The aforementioned Ministerial Order is in effect until June 30, 2020. The Province will work with the Office of the Information and Privacy Commissioner on or before this date to either rescind or renew this Order, depending on where we are with the global health crisis.
For the private sector
Private companies in British Columbia, which include a doctor’s private practice, are obliged to comply with the Personal Information and Protection of Privacy Act, SBC 2003, ch. 63 (“PIPA”).
If you are a private company located outside of British Columbia and in a province or territory that does not have its own substantially similar privacy legislation, or if you are a federally regulated organization, such as a radio and television broadcaster or inter-provincial transport company, the Personal Information Protection and Electronic Documents Act, S.C. 2000, c. 5 (“PIPEDA”) governs your organization.
PIPA and PIPEDA generally require an individual’s consent for the collection, use or disclosure of his or her personal information. However, both PIPA and PIPEDA have relevant statutory exceptions which allow for use or disclosure without consent provided that specific requirements are met. Notwithstanding these exceptions, where possible, informed consent for the collection, use or disclosure of one’s personal information should be obtained.

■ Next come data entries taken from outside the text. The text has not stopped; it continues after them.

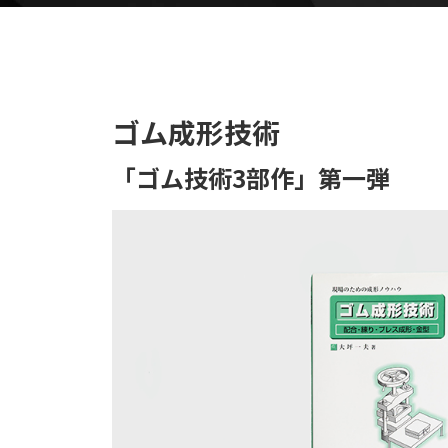
ゴム成形技術
「ゴム技術3部作」第一弾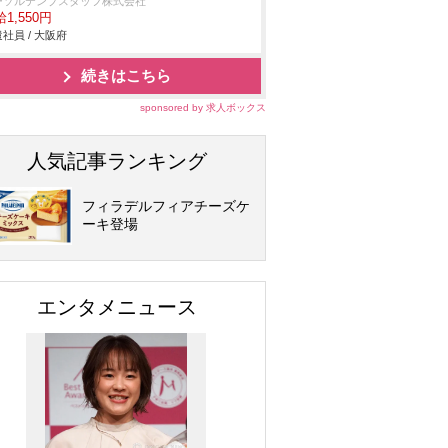
ーソルテンプスタッフ株式会社
1,550円
社員 / 大阪府
続きはこちら
sponsored by 求人ボックス
人気記事ランキング
フィラデルフィアチーズケ
ーキ登場
エンタメニュース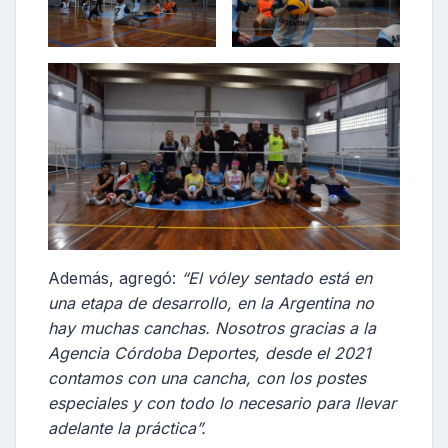
Además, agregó:
“El vóley sentado está en
una etapa de desarrollo, en la Argentina no
hay muchas canchas. Nosotros gracias a la
Agencia Córdoba Deportes, desde el 2021
contamos con una cancha, con los postes
especiales y con todo lo necesario para llevar
adelante la práctica”.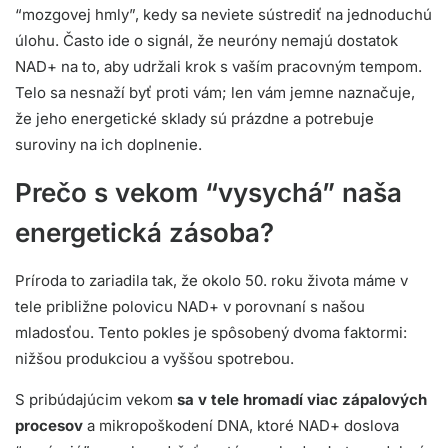
“mozgovej hmly”, kedy sa neviete sústrediť na jednoduchú
úlohu. Často ide o signál, že neuróny nemajú dostatok
NAD+ na to, aby udržali krok s vaším pracovným tempom.
Telo sa nesnaží byť proti vám; len vám jemne naznačuje,
že jeho energetické sklady sú prázdne a potrebuje
suroviny na ich doplnenie.
Prečo s vekom “vysychá” naša
energetická zásoba?
Príroda to zariadila tak, že okolo 50. roku života máme v
tele približne polovicu NAD+ v porovnaní s našou
mladosťou. Tento pokles je spôsobený dvoma faktormi:
nižšou produkciou a vyššou spotrebou.
S pribúdajúcim vekom
sa v tele hromadí viac zápalových
procesov
a mikropoškodení DNA, ktoré NAD+ doslova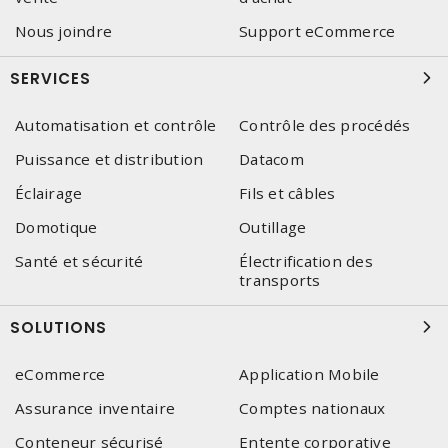
Nous joindre
Support eCommerce
SERVICES
Automatisation et contrôle
Contrôle des procédés
Puissance et distribution
Datacom
Éclairage
Fils et câbles
Domotique
Outillage
Santé et sécurité
Électrification des
transports
SOLUTIONS
eCommerce
Application Mobile
Assurance inventaire
Comptes nationaux
Conteneur sécurisé
Entente corporative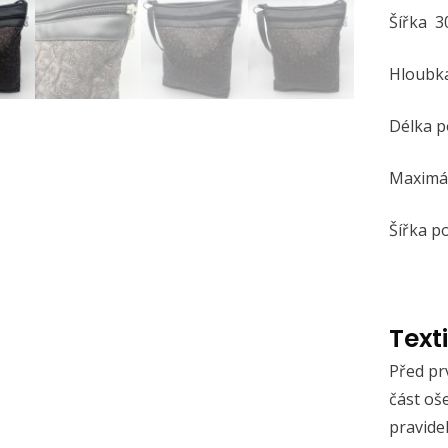
Šířka 
Hloubk
Délka 
Maximál
Šířka 
Text
Před pr
část oše
pravide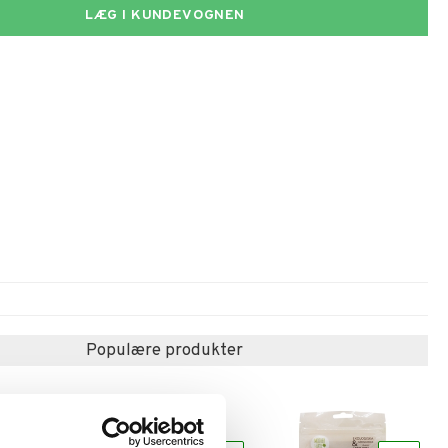
LÆG I KUNDEVOGNEN
Populære produkter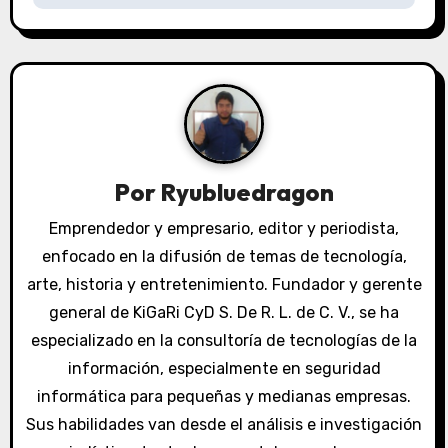
e
g
a
c
i
Por
Ryubluedragon
ó
Emprendedor y empresario, editor y periodista,
n
enfocado en la difusión de temas de tecnología,
arte, historia y entretenimiento. Fundador y gerente
d
general de KiGaRi CyD S. De R. L. de C. V., se ha
e
especializado en la consultoría de tecnologías de la
información, especialmente en seguridad
e
informática para pequeñas y medianas empresas.
n
Sus habilidades van desde el análisis e investigación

A relevant exception in PIPA can be found in section 18(1) which allows for disclosure of personal information without consent of the individual in certain defined circumstances. Subsection (k) sets out a health and safety related exception to the consent requirement. In particular, it provides:
“18(1) Disclosure of Personal Information without consent – An organization may only disclose personal information about an individual without the consent of the individual, if
(k) there are reasonable grounds to believe that compelling circumstances exist that affect the health and safety of any individual and if notice of disclosure is mailed to the last known address of the individual to whom the personal information relates,” [emphasis added].
The above exception allows for “disclosure” under subsection 18(1)(k). The same exception can be found in section 15(1)(i) for the “use” of personal information without consent where the above prerequisites have been met. There is no such exception for the “collection” of personal information upon establishing the above.
The above PIPA exception is more broad than its counterpart under section 7(3)(e) of PIPEDA which addresses disclosure without consent where there is “an emergency which threatens the life, health, or safety of an individual” and if the individual is alive, the individual is to be informed in writing without delay. The broader exception under PIPA also allows for the disclosure and use of the personal information of any individual.
PIPEDA has other potentially applicable exceptions to the consent requirement. It is ideal to obtain legal advice as to when the requirements of the above-mentioned statutory exceptions are met, particularly given the nuances in this area of the law, the quickly changing landscape of this crisis, and the frequency at which the Privacy Commissioner is issuing further guidance documents on these kinds of issues.